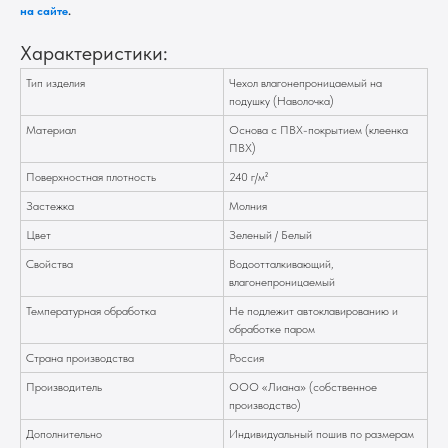
на сайте
.
Характеристики:
Тип изделия
Чехол влагонепроницаемый на
подушку (Наволочка)
Материал
Основа с ПВХ-покрытием (клеенка
ПВХ)
Поверхностная плотность
240 г/м²
Застежка
Молния
Цвет
Зеленый / Белый
Свойства
Водоотталкивающий,
влагонепроницаемый
Температурная обработка
Не подлежит автоклавированию и
обработке паром
Страна производства
Россия
Производитель
ООО «Лиана» (собственное
производство)
Дополнительно
Индивидуальный пошив по размерам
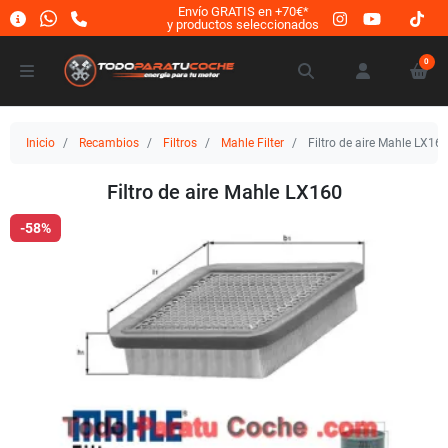
Envío GRATIS en +70€*
y productos seleccionados
0
Inicio
Recambios
Filtros
Mahle Filter
Filtro de aire Mahle LX16
Filtro de aire Mahle LX160
-58%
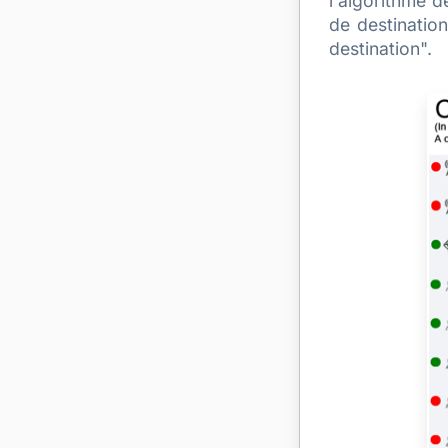
l'algorithme 
de destinatio
destination".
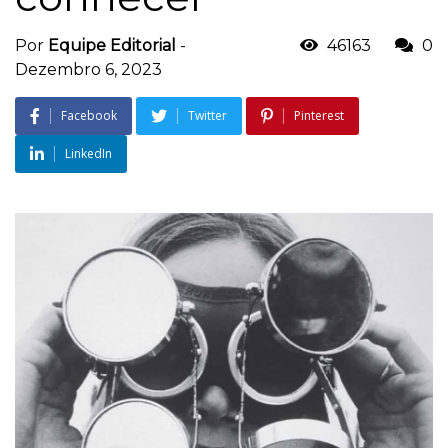
Por
Equipe Editorial
-
46163
0
Dezembro 6, 2023
Facebook
Twitter
Pinterest
LinkedIn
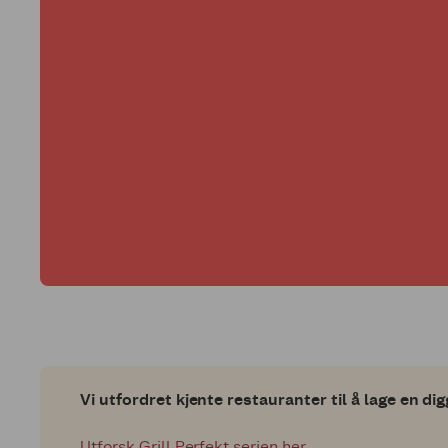
Vi utfordret kjente restauranter til å lage en di
Utforsk Grill Perfekt serien her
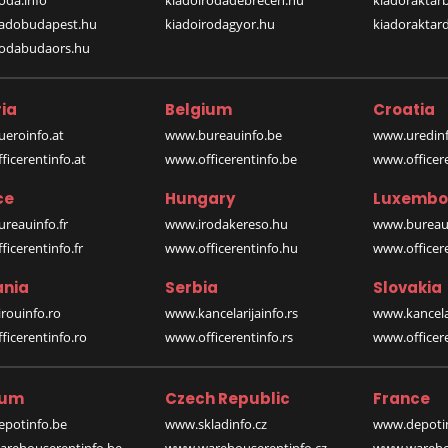
oda.info
kiadoirodadebrecen.hu
kiadoraktar
iadobudapest.hu
kiadoirodagyor.hu
kiadoraktar
rodabudaors.hu
ia
Belgium
Croatia
eroinfo.at
www.bureauinfo.be
www.uredinf
icerentinfo.at
www.officerentinfo.be
www.officer
ce
Hungary
Luxembo
reauinfo.fr
www.irodakereso.hu
www.bureaui
icerentinfo.fr
www.officerentinfo.hu
www.officere
nia
Serbia
Slovakia
rouinfo.ro
www.kancelarijainfo.rs
www.kancela
icerentinfo.ro
www.officerentinfo.rs
www.officere
ium
Czech Republic
France
potinfo.be
www.skladinfo.cz
www.depotin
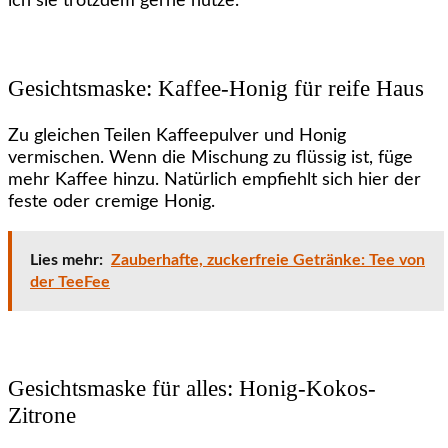
ich sie trotzdem gerne nutze.
Gesichtsmaske: Kaffee-Honig für reife Haus
Zu gleichen Teilen Kaffeepulver und Honig
vermischen. Wenn die Mischung zu flüssig ist, füge
mehr Kaffee hinzu. Natürlich empfiehlt sich hier der
feste oder cremige Honig.
Lies mehr:
Zauberhafte, zuckerfreie Getränke: Tee von
der TeeFee
Gesichtsmaske für alles: Honig-Kokos-
Zitrone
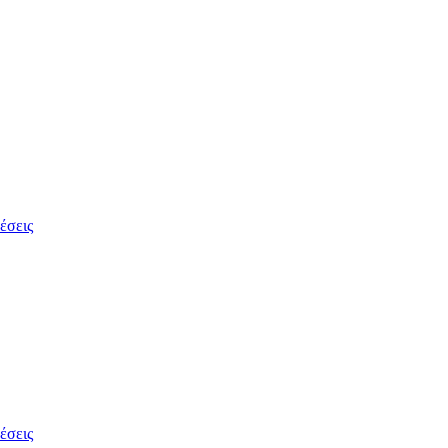
έσεις
έσεις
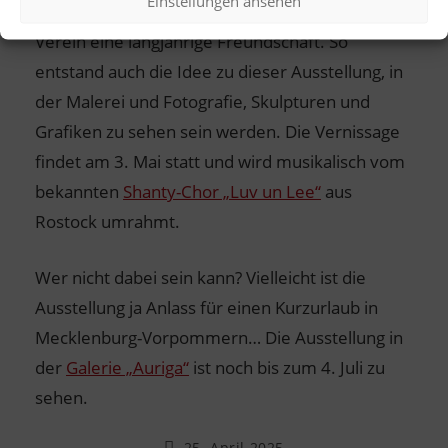
Einstellungen ansehen
Mit der Galerie Auriga verbindet den Hofheimer
Verein eine langjährige Freundschaft. So
entstand auch die Idee zu dieser Ausstellung, in
der Malerei und Fotografie, Skulpturen und
Grafiken zu sehen sein werden. Die Vernissage
findet am 3. Mai statt und wird musikalisch vom
bekannten
Shanty-Chor „Luv un Lee“
aus
Rostock umrahmt.
Wer nicht dabei sein kann? Vielleicht ist die
Ausstellung ja Anlass für einen Kurzurlaub in
Mecklenburg-Vorpommern… Die Ausstellung in
der
Galerie „Auriga“
ist noch bis zum 4. Juli zu
sehen.
25. April 2025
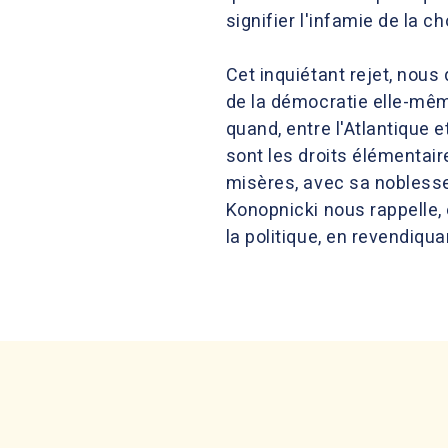
signifier l'infamie de la c
Cet inquiétant rejet, nous
de la démocratie elle-mêm
quand, entre l'Atlantique 
sont les droits élémentaire
misères, avec sa noblesse 
Konopnicki nous rappelle, e
la politique, en revendiquan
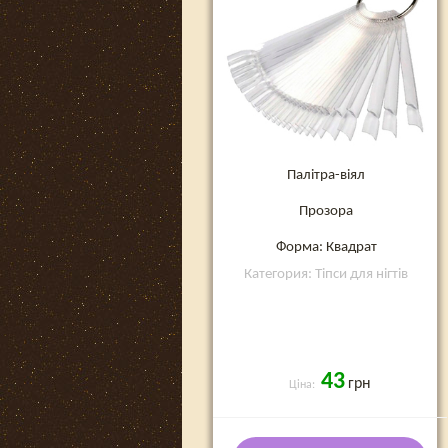
Палітра-віял
Прозора
Форма: Квадрат
Категория: Тіпси для нігтів
43
грн
Ціна:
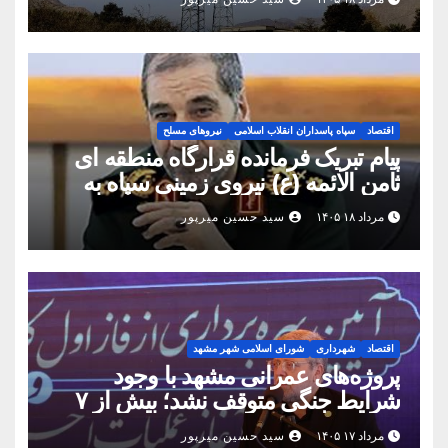
متصل شدند
اقتصاد
سپاه پاسداران انقلاب اسلامی
نیروهای مسلح
پیام تبریک فرمانده قرارگاه منطقه ای
ثامن الائمه (ع) نیروی زمینی سپاه به
مناسبت روز خبرنگار
مرداد ۱۸ ۱۴۰۵
سید حسین میرپور
اقتصاد
شهرداری
شورای اسلامی شهر مشهد
پروژه‌های عمرانی مشهد با وجود
شرایط جنگی متوقف نشد؛ بیش از ۷
همت پروژه در ۱۶۰ روز به بهره‌برداری
مرداد ۱۷ ۱۴۰۵
سید حسین میرپور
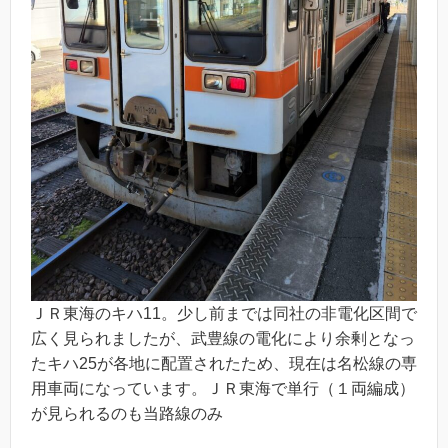
ＪＲ東海のキハ11。少し前までは同社の非電化区間で
広く見られましたが、武豊線の電化により余剰となっ
たキハ25が各地に配置されたため、現在は名松線の専
用車両になっています。ＪＲ東海で単行（１両編成）
が見られるのも当路線のみ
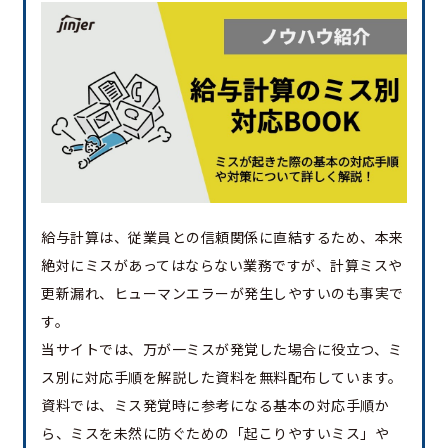
給与計算は、従業員との信頼関係に直結するため、本来
絶対にミスがあってはならない業務ですが、計算ミスや
更新漏れ、ヒューマンエラーが発生しやすいのも事実で
す。
当サイトでは、万が一ミスが発覚した場合に役立つ、ミ
ス別に対応手順を解説した資料を無料配布しています。
資料では、ミス発覚時に参考になる基本の対応手順か
ら、ミスを未然に防ぐための「起こりやすいミス」や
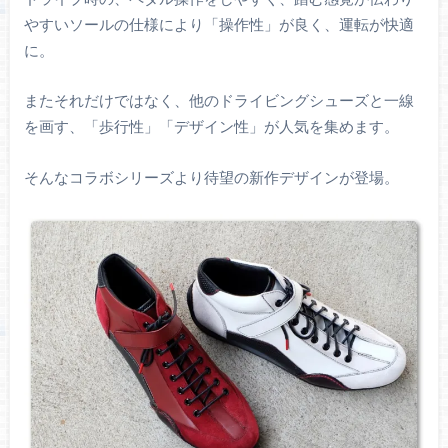
やすいソールの仕様により「操作性」が良く、運転が快適
に。
またそれだけではなく、他のドライビングシューズと一線
を画す、「歩行性」「デザイン性」が人気を集めます。
そんなコラボシリーズより待望の新作デザインが登場。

Brief → Repeat only the lines between the top of the entries above and the line containing "Cet inquiétant rejet, nous", both ends included, without the pictures.

Expected answer →
на сайте
.
Характеристики:
Тип изделия
Чехол влагонепроницаемый на
подушку (Наволочка)
Материал
Основа с ПВХ-покрытием (клеенка
ПВХ)
Поверхностная плотность
240 г/м²
Застежка
Молния
Цвет
Зеленый / Белый
Свойства
Водоотталкивающий,
влагонепроницаемый
Температурная обработка
Не подлежит автоклавированию и
обработке паром
Страна производства
Россия
Производитель
ООО «Лиана» (собственное
производство)
Дополнительно
Индивидуальный пошив по размерам
Envío GRATIS en +70€*
y productos seleccionados
0
Inicio
Recambios
Filtros
Mahle Filter
Filtro de aire Mahle LX16
Filtro de aire Mahle LX160
-58%
l'algorithme 
de destinatio
destination".
Por
Equipe Editorial
-
46163
0
Dezembro 6, 2023
Facebook
Twitter
Pinterest
LinkedIn
Vi utfordret kjente restauranter til å lage en di
Utforsk Grill Perfekt serien her
oda.info
kiadoirodadebrecen.hu
kiadoraktar
iadobudapest.hu
kiadoirodagyor.hu
kiadoraktar
rodabudaors.hu
ia
Belgium
Croatia
eroinfo.at
www.bureauinfo.be
www.uredinf
icerentinfo.at
www.officerentinfo.be
www.officer
ce
Hungary
Luxembo
reauinfo.fr
www.irodakereso.hu
www.bureaui
icerentinfo.fr
www.officerentinfo.hu
www.officere
nia
Serbia
Slovakia
rouinfo.ro
www.kancelarijainfo.rs
www.kancela
icerentinfo.ro
www.officerentinfo.rs
www.officere
ium
Czech Republic
France
potinfo.be
www.skladinfo.cz
www.depotin
ich sie trotzdem gerne nutze.
Gesichtsmaske: Kaffee-Honig für reife Haus
Zu gleichen Teilen Kaffeepulver und Honig
vermischen. Wenn die Mischung zu flüssig ist, füge
mehr Kaffee hinzu. Natürlich empfiehlt sich hier der
feste oder cremige Honig.
Lies mehr:
Zauberhafte, zuckerfreie Getränke: Tee von
der TeeFee
Gesichtsmaske für alles: Honig-Kokos-
Zitrone
έσεις
έσεις
Einstellungen ansehen
Mit der Galerie Auriga verbindet den Hofheimer
Verein eine langjährige Freundschaft. So
entstand auch die Idee zu dieser Ausstellung, in
der Malerei und Fotografie, Skulpturen und
Grafiken zu sehen sein werden. Die Vernissage
findet am 3. Mai statt und wird musikalisch vom
bekannten
Shanty-Chor „Luv un Lee“
aus
Rostock umrahmt.
Wer nicht dabei sein kann? Vielleicht ist die
Ausstellung ja Anlass für einen Kurzurlaub in
Mecklenburg-Vorpommern… Die Ausstellung in
der
Galerie „Auriga“
ist noch bis zum 4. Juli zu
sehen.
25. April 2025
signifier l'infamie de la c
Cet inquiétant rejet, nous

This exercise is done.